_TASK_.
Go through the listing below and list every line with "Program".

_TASK INPUT_.
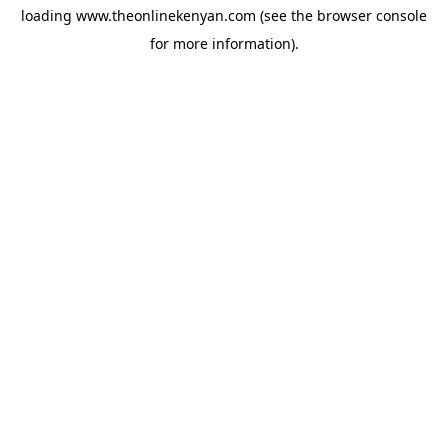
loading
www.theonlinekenyan.com
(see the
browser console
for more information).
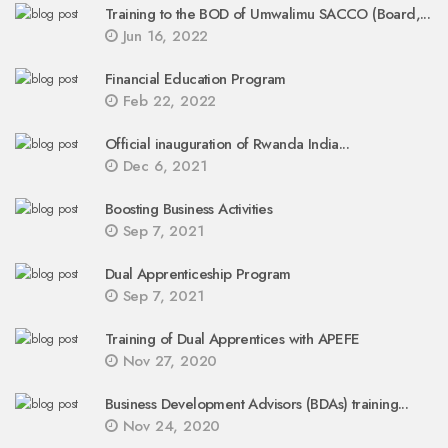
Training to the BOD of Umwalimu SACCO (Board,...
Jun 16, 2022
Financial Education Program
Feb 22, 2022
Official inauguration of Rwanda India...
Dec 6, 2021
Boosting Business Activities
Sep 7, 2021
Dual Apprenticeship Program
Sep 7, 2021
Training of Dual Apprentices with APEFE
Nov 27, 2020
Business Development Advisors (BDAs) training...
Nov 24, 2020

_YOUR SOLUTION_.
Financial Education Program
Dual Apprenticeship Program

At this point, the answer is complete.